Peking-Style Shredded Pork Stir-Fry
- Makes4 servings
- Cook Time45 minutes
- 2
Jin jiang rou si, or Peking shredded pork, is a simple stir-fry in which pork is cut into thin strips, quickly cooked and seasoned with an intensely flavorful mixture of which tián miàn jiàng, or sweet bean sauce, is a key ingredient. We’ve adapted the dish for Western kitchens by using a skillet instead of a wok and easy-to-find hoisin sauce in place of tián miàn jiàng. Marinating the strips of pork for a few minutes with soy and sherry, then coating them with cornstarch and oil (a process known as velveting), results in well-seasoned meat that browns well yet remains moist and tender. The coating also helps the sauce cling to the pieces. The savory-sweet dish typically is served with a wrapper of some sort (moo shu pancakes or bean curd sheets), but simple steamed rice is a good accompaniment, or try serving it in or with lettuce leaves.

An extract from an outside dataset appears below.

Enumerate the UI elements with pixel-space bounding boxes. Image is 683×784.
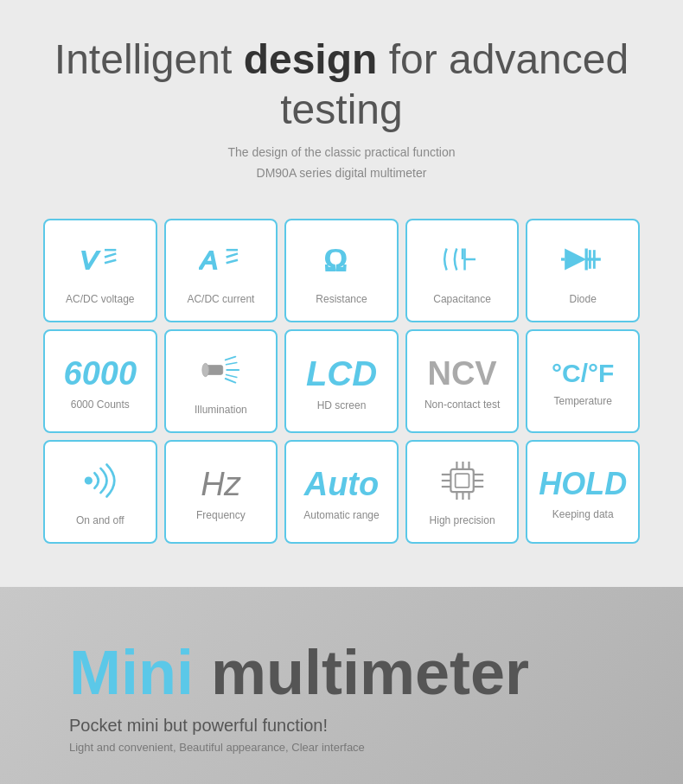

Don’t cook the pork until well browned all around. It’s fine if the pieces are slightly underdone and retain a bit of pink when removed from the skillet. The strips are small enough to finish cooking with residual heat after they’re transferred to a plate.
Step 1
Place the tenderloin on a plate and freeze, uncovered, until firm and partially frozen, about 15 minutes. Cut the meat on the diagonal into slices about ⅜ inch thick. A few at a time, stack the slices and cut into thin strips.
Step 2
In a medium bowl, toss the strips with 2 tablespoons soy sauce, the sherry, ½ teaspoon white pepper and 2 tablespoons water. Let stand at room temperature for 15 minutes. In a small bowl, whisk the remaining 2 tablespoons soy sauce, the hoisin, sesame oil, ½ teaspoon white pepper and ½ cup water; set aside.
Step 3
To the pork mixture, add the cornstarch and 1 tablespoon of neutral oil, then mix until the pork is evenly coated. In a 12-inch skillet over high, heat the remaining 3 tablespoons neutral oil until barely smoking.
Add the pork in an even layer and cook without stirring until golden brown and the pieces release easily from the pan, about 2 minutes. Using a metal spoon or spatula, stir and scrape up the pork and continue to cook, stirring occasionally, until it has lost most but not all of its pink color, 1 to 2 minutes. Transfer to a plate.
Step 4
Return the skillet to medium-high and add the hoisin mixture, scraping up any browned bits. Bring to a simmer and cook, stirring constantly, until syrupy and a spoon drawn through it leaves a trail, about 4 minutes.
Remove from the heat, add the pork and accumulated juices, then stir to coat. Taste and season with additional soy sauce and white pepper. Transfer to a serving dish and sprinkle with scallions.